**Task**. Restate word for word the entries below, starting at the line with "Загородний рассказал, к чему" and ending at the line with "eventuelle materialer, der skal anvendes.". Keep both end lines and omit the pictures.

Collected data entries:
————————

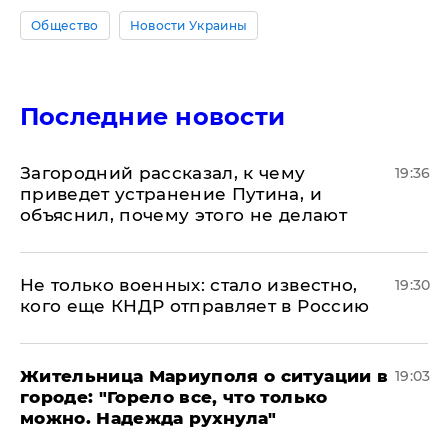
Общество
Новости Украины
Последние новости
Загородний рассказал, к чему
19:36
приведет устранение Путина, и
объяснил, почему этого не делают
Не только военных: стало известно,
19:30
кого еще КНДР отправляет в Россию
Жительница Мариуполя о ситуации в
19:03
городе: "Горело все, что только
можно. Надежда рухнула"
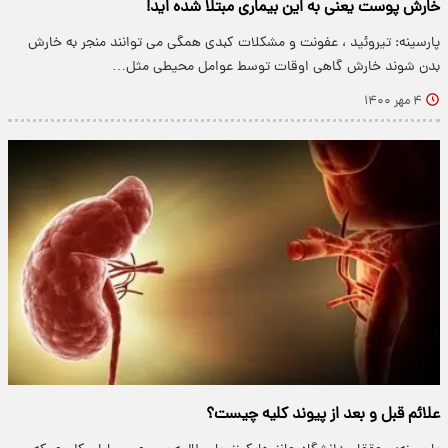
خارش پوست یعنی به این بیماری مبتلا شده اید!
پارسینه: تیروئید ، عفونت و مشکلات کبدی همگی می توانند منجر به خارش
بدن شوند خارش گاهی اوقات توسط عوامل محیطی مثل…
۴ مهر ۱۴۰۰
علائم قبل و بعد از پیوند کلیه چیست؟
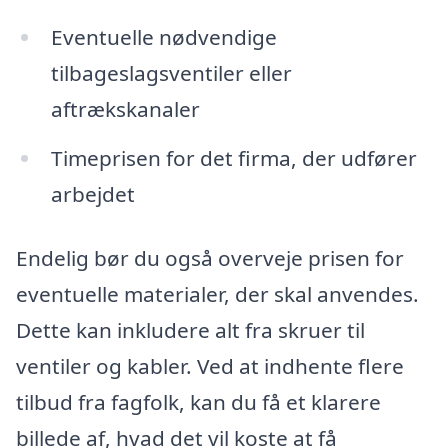
Eventuelle nødvendige
tilbageslagsventiler eller
aftrækskanaler
Timeprisen for det firma, der udfører
arbejdet
Endelig bør du også overveje prisen for
eventuelle materialer, der skal anvendes.
Dette kan inkludere alt fra skruer til
ventiler og kabler. Ved at indhente flere
tilbud fra fagfolk, kan du få et klarere
billede af, hvad det vil koste at få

————————

**Response to the task**.
Загородний рассказал, к чему
19:36
приведет устранение Путина, и
объяснил, почему этого не делают
Не только военных: стало известно,
19:30
кого еще КНДР отправляет в Россию
Жительница Мариуполя о ситуации в
19:03
городе: "Горело все, что только
можно. Надежда рухнула"
خارش پوست یعنی به این بیماری مبتلا شده اید!
پارسینه: تیروئید ، عفونت و مشکلات کبدی همگی می توانند منجر به خارش
بدن شوند خارش گاهی اوقات توسط عوامل محیطی مثل…
۴ مهر ۱۴۰۰
علائم قبل و بعد از پیوند کلیه چیست؟
Eventuelle nødvendige
tilbageslagsventiler eller
aftrækskanaler
Timeprisen for det firma, der udfører
arbejdet
Endelig bør du også overveje prisen for
eventuelle materialer, der skal anvendes.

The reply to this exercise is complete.